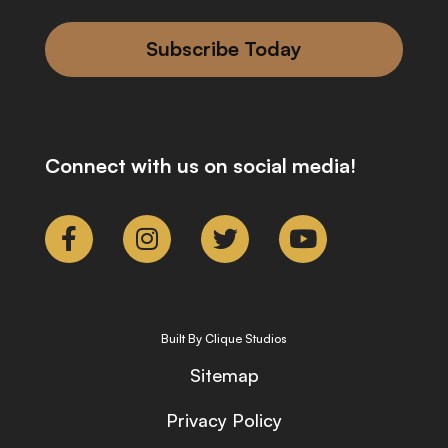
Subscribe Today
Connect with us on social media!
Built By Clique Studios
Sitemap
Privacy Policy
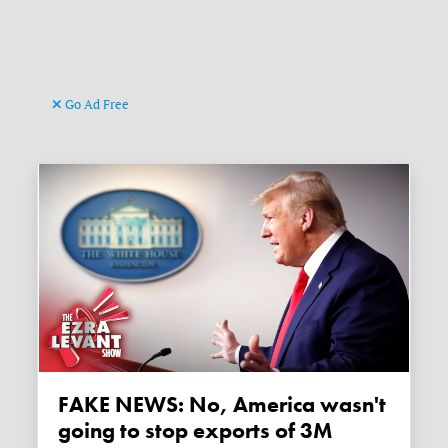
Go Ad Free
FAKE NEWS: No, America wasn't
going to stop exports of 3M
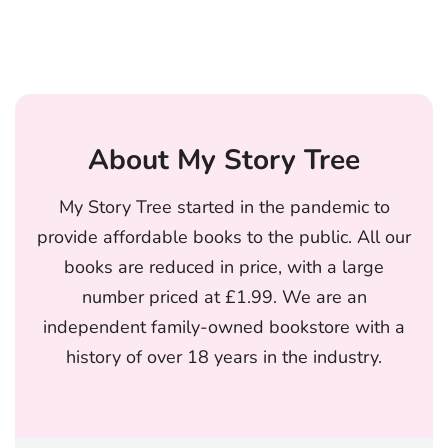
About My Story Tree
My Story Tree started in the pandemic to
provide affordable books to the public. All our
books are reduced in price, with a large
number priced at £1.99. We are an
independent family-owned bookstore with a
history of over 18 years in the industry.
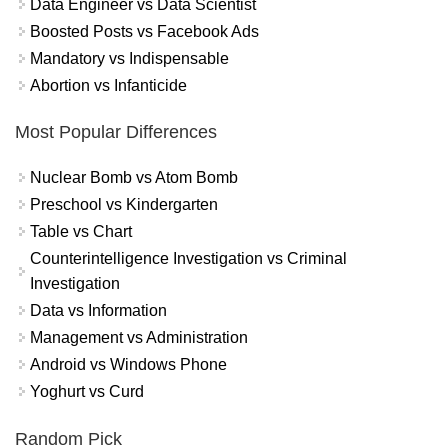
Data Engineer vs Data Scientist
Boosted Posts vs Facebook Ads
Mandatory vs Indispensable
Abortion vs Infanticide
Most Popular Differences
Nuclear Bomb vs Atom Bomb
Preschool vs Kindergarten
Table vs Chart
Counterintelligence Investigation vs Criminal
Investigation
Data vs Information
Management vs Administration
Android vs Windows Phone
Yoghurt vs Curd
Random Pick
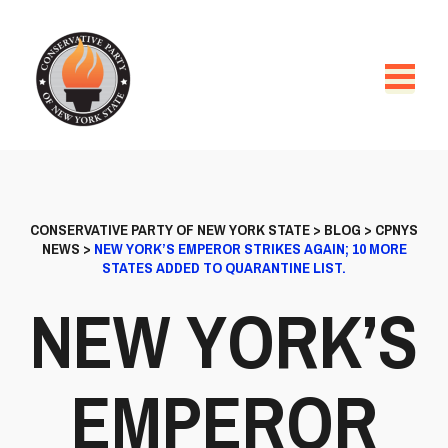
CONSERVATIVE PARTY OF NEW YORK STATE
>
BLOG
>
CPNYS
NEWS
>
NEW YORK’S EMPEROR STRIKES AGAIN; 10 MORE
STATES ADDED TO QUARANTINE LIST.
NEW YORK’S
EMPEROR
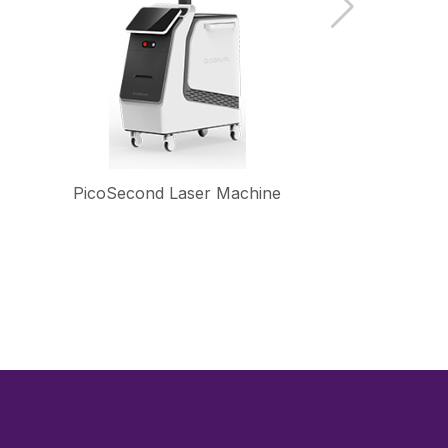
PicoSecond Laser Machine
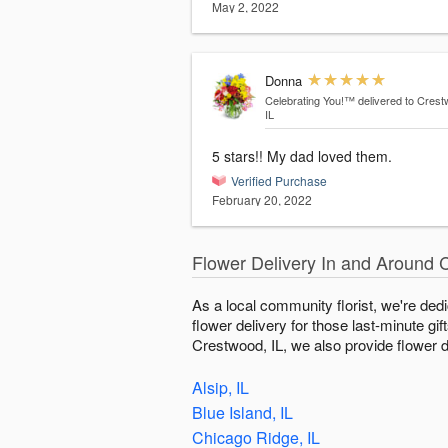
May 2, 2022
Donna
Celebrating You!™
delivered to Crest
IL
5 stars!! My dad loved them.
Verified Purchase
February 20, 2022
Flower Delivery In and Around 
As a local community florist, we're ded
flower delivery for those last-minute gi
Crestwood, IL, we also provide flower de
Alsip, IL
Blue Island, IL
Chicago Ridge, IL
# # # #
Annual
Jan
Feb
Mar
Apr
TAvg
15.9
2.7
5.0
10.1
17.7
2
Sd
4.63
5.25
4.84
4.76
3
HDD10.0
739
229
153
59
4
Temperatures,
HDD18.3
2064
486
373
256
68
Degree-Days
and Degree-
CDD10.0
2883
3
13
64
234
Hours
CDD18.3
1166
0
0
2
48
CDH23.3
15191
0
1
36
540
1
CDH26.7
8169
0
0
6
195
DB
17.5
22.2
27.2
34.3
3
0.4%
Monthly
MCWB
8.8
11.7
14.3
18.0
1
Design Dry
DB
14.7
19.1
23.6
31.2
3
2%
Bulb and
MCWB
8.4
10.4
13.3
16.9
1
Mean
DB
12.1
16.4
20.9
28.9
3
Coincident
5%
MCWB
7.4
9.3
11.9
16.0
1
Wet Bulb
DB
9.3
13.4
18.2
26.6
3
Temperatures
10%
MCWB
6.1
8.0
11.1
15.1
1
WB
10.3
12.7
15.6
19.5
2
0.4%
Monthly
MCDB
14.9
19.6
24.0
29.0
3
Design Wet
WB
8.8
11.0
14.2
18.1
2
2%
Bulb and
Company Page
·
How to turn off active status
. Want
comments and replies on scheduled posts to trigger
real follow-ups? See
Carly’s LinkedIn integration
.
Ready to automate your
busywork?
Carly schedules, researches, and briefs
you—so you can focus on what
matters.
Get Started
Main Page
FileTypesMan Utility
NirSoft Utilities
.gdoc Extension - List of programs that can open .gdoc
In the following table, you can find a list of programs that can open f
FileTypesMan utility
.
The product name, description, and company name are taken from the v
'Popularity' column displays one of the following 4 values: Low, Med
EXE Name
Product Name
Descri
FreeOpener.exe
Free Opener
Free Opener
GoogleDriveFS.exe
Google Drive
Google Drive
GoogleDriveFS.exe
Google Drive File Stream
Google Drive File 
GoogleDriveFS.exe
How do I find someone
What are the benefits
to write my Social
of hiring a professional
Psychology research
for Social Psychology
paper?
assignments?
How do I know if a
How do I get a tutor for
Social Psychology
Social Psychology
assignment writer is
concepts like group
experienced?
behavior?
# # # #
TO DO -
Among the entries above, take the lines from the one with "Subscribe Today" through the one with "Data vs Information" and retype them exactly, leaving out the pictures.

RESULT -
Subscribe Today
Connect with us on social media!
Built By Clique Studios
Sitemap
Privacy Policy
Go Ad Free
FAKE NEWS: No, America wasn't
going to stop exports of 3M
About My Story Tree
My Story Tree started in the pandemic to
provide affordable books to the public. All our
books are reduced in price, with a large
number priced at £1.99. We are an
independent family-owned bookstore with a
history of over 18 years in the industry.
Data Engineer vs Data Scientist
Boosted Posts vs Facebook Ads
Mandatory vs Indispensable
Abortion vs Infanticide
Most Popular Differences
Nuclear Bomb vs Atom Bomb
Preschool vs Kindergarten
Table vs Chart
Counterintelligence Investigation vs Criminal
Investigation
Data vs Information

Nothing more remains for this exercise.